*Directions*:
For each line below that contains the word "thanks", make a copy.

*Data extracted from a collection*:
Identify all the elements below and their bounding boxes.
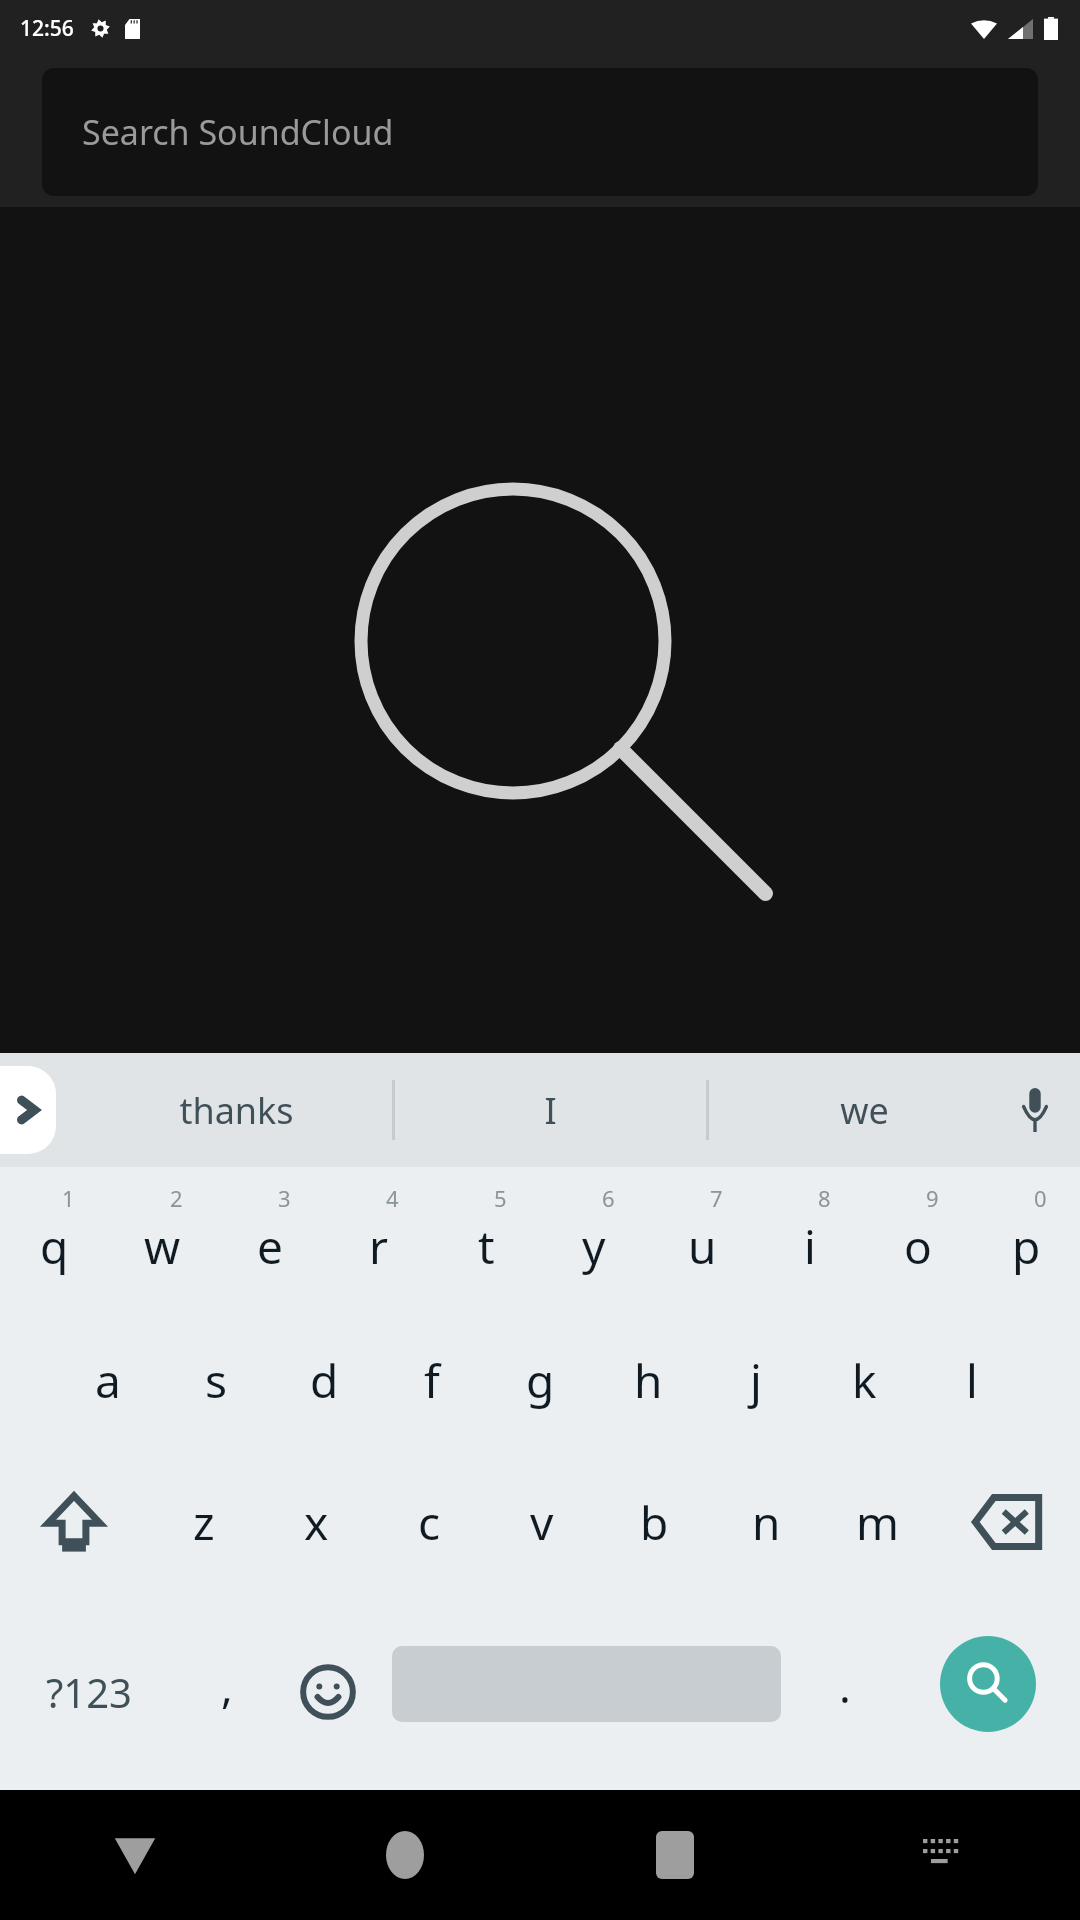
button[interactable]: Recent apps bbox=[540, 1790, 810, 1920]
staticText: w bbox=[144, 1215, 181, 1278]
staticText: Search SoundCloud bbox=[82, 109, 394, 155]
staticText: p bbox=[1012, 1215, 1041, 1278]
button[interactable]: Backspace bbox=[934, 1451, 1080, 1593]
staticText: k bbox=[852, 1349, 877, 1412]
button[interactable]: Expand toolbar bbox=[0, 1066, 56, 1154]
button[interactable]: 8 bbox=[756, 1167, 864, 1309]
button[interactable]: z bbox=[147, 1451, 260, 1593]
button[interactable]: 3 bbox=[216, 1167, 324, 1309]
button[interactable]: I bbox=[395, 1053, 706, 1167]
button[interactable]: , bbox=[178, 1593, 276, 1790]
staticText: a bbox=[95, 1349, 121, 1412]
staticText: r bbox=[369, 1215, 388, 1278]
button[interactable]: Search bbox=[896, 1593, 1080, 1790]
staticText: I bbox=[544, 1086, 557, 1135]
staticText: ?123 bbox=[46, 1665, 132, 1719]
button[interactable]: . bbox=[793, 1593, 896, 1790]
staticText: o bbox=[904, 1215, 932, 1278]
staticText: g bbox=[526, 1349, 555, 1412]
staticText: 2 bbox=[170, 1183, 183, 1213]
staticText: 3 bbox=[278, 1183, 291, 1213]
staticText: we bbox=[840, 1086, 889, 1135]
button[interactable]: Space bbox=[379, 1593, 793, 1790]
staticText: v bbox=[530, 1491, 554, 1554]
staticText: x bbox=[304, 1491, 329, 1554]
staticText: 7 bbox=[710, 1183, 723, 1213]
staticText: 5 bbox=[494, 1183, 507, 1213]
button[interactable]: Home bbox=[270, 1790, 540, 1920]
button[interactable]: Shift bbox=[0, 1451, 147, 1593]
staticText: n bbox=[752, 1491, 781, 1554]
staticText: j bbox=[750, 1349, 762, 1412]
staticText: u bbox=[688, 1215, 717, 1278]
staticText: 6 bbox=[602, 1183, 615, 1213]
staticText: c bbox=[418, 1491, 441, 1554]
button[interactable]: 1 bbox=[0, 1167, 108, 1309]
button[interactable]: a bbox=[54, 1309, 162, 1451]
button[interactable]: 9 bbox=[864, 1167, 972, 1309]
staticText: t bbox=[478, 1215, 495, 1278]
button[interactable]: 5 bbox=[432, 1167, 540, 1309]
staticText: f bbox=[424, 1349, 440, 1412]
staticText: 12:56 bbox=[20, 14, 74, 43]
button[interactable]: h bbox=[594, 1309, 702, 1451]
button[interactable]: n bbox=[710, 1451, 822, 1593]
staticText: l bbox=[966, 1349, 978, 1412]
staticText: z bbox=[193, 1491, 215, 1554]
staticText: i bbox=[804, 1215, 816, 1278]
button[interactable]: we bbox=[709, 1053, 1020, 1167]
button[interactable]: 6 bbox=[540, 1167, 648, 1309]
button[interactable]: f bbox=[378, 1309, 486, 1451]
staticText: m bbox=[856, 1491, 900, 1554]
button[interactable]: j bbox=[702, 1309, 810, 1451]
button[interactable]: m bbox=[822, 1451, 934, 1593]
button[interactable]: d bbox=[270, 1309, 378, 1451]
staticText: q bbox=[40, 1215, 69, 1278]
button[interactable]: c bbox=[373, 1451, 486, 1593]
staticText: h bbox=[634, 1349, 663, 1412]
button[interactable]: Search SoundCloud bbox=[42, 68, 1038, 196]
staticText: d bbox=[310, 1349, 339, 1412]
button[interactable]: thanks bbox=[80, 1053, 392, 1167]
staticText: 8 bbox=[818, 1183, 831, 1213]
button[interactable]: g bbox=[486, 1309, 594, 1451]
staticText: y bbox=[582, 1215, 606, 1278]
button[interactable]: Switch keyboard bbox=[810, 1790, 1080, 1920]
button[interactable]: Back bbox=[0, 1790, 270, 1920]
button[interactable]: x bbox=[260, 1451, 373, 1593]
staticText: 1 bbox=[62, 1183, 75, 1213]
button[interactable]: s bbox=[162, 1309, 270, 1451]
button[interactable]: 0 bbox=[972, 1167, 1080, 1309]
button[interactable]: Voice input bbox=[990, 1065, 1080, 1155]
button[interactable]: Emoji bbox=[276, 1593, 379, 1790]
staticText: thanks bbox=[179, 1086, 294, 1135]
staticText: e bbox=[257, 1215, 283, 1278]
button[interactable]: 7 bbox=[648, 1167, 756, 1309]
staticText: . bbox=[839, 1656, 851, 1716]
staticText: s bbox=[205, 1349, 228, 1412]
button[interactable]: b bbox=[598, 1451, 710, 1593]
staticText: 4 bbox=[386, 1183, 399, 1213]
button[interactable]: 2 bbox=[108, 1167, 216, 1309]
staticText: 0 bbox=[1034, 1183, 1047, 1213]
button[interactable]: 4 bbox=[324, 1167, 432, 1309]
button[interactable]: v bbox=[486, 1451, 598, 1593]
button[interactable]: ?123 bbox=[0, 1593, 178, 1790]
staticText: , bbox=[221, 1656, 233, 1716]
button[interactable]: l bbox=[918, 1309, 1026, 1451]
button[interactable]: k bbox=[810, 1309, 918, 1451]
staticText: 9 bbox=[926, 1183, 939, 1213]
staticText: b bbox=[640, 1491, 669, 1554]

*Reply*:
button[interactable]: thanks bbox=[80, 1053, 392, 1167]
staticText: thanks bbox=[179, 1086, 294, 1135]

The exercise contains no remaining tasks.